**Required action**
An exact copy of every entry is what's needed, so please transcribe them all.

....................

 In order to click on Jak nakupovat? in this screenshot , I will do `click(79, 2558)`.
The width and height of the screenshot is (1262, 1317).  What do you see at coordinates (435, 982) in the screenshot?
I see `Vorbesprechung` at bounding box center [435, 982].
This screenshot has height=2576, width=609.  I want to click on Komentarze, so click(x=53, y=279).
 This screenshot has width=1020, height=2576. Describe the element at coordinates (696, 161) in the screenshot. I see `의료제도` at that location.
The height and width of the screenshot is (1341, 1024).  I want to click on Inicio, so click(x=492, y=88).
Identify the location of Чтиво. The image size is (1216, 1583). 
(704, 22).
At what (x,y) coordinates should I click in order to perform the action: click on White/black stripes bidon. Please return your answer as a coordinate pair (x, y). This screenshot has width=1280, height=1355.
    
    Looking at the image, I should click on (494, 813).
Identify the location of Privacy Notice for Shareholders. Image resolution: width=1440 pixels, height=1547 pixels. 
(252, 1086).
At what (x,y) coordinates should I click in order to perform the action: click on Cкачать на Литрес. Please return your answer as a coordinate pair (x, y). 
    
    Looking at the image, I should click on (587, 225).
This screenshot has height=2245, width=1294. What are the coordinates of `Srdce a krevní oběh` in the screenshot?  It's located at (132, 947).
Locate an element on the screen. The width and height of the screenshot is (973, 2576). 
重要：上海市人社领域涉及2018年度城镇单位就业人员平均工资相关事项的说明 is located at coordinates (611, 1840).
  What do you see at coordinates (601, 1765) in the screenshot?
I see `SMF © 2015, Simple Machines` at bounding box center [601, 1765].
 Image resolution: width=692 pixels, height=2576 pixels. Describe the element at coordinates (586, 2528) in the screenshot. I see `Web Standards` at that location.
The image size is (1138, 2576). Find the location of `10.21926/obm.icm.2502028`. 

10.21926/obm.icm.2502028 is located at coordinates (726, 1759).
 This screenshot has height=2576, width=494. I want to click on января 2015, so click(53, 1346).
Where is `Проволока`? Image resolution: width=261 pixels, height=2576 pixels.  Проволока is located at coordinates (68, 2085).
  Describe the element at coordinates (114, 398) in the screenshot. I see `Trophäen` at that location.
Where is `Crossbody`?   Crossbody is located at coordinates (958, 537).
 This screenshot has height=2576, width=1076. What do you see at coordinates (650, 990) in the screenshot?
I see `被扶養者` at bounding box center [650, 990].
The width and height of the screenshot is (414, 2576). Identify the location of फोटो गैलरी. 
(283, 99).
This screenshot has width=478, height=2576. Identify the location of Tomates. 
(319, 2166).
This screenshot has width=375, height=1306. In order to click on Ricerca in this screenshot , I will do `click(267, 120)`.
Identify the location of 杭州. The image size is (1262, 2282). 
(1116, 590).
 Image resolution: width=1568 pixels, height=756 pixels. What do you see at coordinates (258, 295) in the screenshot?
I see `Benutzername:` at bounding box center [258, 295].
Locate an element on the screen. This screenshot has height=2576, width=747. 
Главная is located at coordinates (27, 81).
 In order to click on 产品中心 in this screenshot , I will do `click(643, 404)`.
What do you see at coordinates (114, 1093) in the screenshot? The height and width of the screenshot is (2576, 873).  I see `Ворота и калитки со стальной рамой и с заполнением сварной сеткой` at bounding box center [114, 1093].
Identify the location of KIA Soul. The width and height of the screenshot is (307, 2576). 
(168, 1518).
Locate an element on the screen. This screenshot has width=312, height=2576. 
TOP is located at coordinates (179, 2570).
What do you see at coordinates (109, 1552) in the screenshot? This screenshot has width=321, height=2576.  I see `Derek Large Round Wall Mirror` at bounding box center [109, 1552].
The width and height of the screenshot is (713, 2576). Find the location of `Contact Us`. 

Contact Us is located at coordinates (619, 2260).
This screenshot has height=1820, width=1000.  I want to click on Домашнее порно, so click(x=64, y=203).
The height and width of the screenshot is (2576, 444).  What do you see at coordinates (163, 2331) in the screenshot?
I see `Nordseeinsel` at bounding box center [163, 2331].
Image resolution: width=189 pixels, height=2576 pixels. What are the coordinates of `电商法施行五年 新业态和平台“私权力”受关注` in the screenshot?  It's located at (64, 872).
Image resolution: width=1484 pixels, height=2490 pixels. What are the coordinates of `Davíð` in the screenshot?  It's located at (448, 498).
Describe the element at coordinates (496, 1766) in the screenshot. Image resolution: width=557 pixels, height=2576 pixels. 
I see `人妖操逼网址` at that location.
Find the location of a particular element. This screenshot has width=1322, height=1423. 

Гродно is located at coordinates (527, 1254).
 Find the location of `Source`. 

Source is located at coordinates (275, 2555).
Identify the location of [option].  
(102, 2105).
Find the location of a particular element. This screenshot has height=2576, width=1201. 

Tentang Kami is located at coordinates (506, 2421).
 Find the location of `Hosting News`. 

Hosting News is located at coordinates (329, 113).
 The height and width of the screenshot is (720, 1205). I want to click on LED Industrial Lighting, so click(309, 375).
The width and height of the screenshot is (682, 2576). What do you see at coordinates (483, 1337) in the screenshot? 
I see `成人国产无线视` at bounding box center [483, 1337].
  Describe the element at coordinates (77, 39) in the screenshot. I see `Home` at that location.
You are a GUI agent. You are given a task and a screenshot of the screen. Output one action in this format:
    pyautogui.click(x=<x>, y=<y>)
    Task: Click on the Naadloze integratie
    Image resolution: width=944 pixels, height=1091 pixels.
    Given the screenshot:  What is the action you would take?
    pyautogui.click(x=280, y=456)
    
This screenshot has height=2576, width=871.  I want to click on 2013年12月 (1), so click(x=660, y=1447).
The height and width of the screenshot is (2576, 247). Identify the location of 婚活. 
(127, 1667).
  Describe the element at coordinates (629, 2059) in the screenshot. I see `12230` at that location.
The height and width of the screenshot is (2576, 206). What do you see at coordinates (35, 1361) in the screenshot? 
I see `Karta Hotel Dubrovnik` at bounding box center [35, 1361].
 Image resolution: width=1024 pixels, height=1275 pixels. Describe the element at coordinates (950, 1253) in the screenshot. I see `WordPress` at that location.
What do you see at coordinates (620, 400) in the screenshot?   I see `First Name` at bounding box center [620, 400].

....................

**Result of this task**
 In order to click on Jak nakupovat? in this screenshot , I will do `click(79, 2558)`.
The width and height of the screenshot is (1262, 1317).  What do you see at coordinates (435, 982) in the screenshot?
I see `Vorbesprechung` at bounding box center [435, 982].
This screenshot has height=2576, width=609.  I want to click on Komentarze, so click(x=53, y=279).
 This screenshot has width=1020, height=2576. Describe the element at coordinates (696, 161) in the screenshot. I see `의료제도` at that location.
The height and width of the screenshot is (1341, 1024).  I want to click on Inicio, so click(x=492, y=88).
Identify the location of Чтиво. The image size is (1216, 1583). 
(704, 22).
At what (x,y) coordinates should I click in order to perform the action: click on White/black stripes bidon. Please return your answer as a coordinate pair (x, y). This screenshot has width=1280, height=1355.
    
    Looking at the image, I should click on (494, 813).
Identify the location of Privacy Notice for Shareholders. Image resolution: width=1440 pixels, height=1547 pixels. 
(252, 1086).
At what (x,y) coordinates should I click in order to perform the action: click on Cкачать на Литрес. Please return your answer as a coordinate pair (x, y). 
    
    Looking at the image, I should click on (587, 225).
This screenshot has height=2245, width=1294. What are the coordinates of `Srdce a krevní oběh` in the screenshot?  It's located at (132, 947).
Locate an element on the screen. The width and height of the screenshot is (973, 2576). 
重要：上海市人社领域涉及2018年度城镇单位就业人员平均工资相关事项的说明 is located at coordinates (611, 1840).
  What do you see at coordinates (601, 1765) in the screenshot?
I see `SMF © 2015, Simple Machines` at bounding box center [601, 1765].
 Image resolution: width=692 pixels, height=2576 pixels. Describe the element at coordinates (586, 2528) in the screenshot. I see `Web Standards` at that location.
The image size is (1138, 2576). Find the location of `10.21926/obm.icm.2502028`. 

10.21926/obm.icm.2502028 is located at coordinates (726, 1759).
 This screenshot has height=2576, width=494. I want to click on января 2015, so click(53, 1346).
Where is `Проволока`? Image resolution: width=261 pixels, height=2576 pixels.  Проволока is located at coordinates (68, 2085).
  Describe the element at coordinates (114, 398) in the screenshot. I see `Trophäen` at that location.
Where is `Crossbody`?   Crossbody is located at coordinates (958, 537).
 This screenshot has height=2576, width=1076. What do you see at coordinates (650, 990) in the screenshot?
I see `被扶養者` at bounding box center [650, 990].
The width and height of the screenshot is (414, 2576). Identify the location of फोटो गैलरी. 
(283, 99).
This screenshot has width=478, height=2576. Identify the location of Tomates. 
(319, 2166).
This screenshot has width=375, height=1306. In order to click on Ricerca in this screenshot , I will do `click(267, 120)`.
Identify the location of 杭州. The image size is (1262, 2282). 
(1116, 590).
 Image resolution: width=1568 pixels, height=756 pixels. What do you see at coordinates (258, 295) in the screenshot?
I see `Benutzername:` at bounding box center [258, 295].
Locate an element on the screen. This screenshot has height=2576, width=747. 
Главная is located at coordinates (27, 81).
 In order to click on 产品中心 in this screenshot , I will do `click(643, 404)`.
What do you see at coordinates (114, 1093) in the screenshot? The height and width of the screenshot is (2576, 873).  I see `Ворота и калитки со стальной рамой и с заполнением сварной сеткой` at bounding box center [114, 1093].
Identify the location of KIA Soul. The width and height of the screenshot is (307, 2576). 
(168, 1518).
Locate an element on the screen. This screenshot has width=312, height=2576. 
TOP is located at coordinates (179, 2570).
What do you see at coordinates (109, 1552) in the screenshot? This screenshot has width=321, height=2576.  I see `Derek Large Round Wall Mirror` at bounding box center [109, 1552].
The width and height of the screenshot is (713, 2576). Find the location of `Contact Us`. 

Contact Us is located at coordinates (619, 2260).
This screenshot has height=1820, width=1000.  I want to click on Домашнее порно, so click(x=64, y=203).
The height and width of the screenshot is (2576, 444).  What do you see at coordinates (163, 2331) in the screenshot?
I see `Nordseeinsel` at bounding box center [163, 2331].
Image resolution: width=189 pixels, height=2576 pixels. What are the coordinates of `电商法施行五年 新业态和平台“私权力”受关注` in the screenshot?  It's located at (64, 872).
Image resolution: width=1484 pixels, height=2490 pixels. What are the coordinates of `Davíð` in the screenshot?  It's located at (448, 498).
Describe the element at coordinates (496, 1766) in the screenshot. Image resolution: width=557 pixels, height=2576 pixels. 
I see `人妖操逼网址` at that location.
Find the location of a particular element. This screenshot has width=1322, height=1423. 

Гродно is located at coordinates (527, 1254).
 Find the location of `Source`. 

Source is located at coordinates (275, 2555).
Identify the location of [option].  
(102, 2105).
Find the location of a particular element. This screenshot has height=2576, width=1201. 

Tentang Kami is located at coordinates (506, 2421).
 Find the location of `Hosting News`. 

Hosting News is located at coordinates (329, 113).
 The height and width of the screenshot is (720, 1205). I want to click on LED Industrial Lighting, so click(309, 375).
The width and height of the screenshot is (682, 2576). What do you see at coordinates (483, 1337) in the screenshot? 
I see `成人国产无线视` at bounding box center [483, 1337].
  Describe the element at coordinates (77, 39) in the screenshot. I see `Home` at that location.
You are a GUI agent. You are given a task and a screenshot of the screen. Output one action in this format:
    pyautogui.click(x=<x>, y=<y>)
    Task: Click on the Naadloze integratie
    Image resolution: width=944 pixels, height=1091 pixels.
    Given the screenshot:  What is the action you would take?
    pyautogui.click(x=280, y=456)
    
This screenshot has height=2576, width=871.  I want to click on 2013年12月 (1), so click(x=660, y=1447).
The height and width of the screenshot is (2576, 247). Identify the location of 婚活. 
(127, 1667).
  Describe the element at coordinates (629, 2059) in the screenshot. I see `12230` at that location.
The height and width of the screenshot is (2576, 206). What do you see at coordinates (35, 1361) in the screenshot? 
I see `Karta Hotel Dubrovnik` at bounding box center [35, 1361].
 Image resolution: width=1024 pixels, height=1275 pixels. Describe the element at coordinates (950, 1253) in the screenshot. I see `WordPress` at that location.
What do you see at coordinates (620, 400) in the screenshot?   I see `First Name` at bounding box center [620, 400].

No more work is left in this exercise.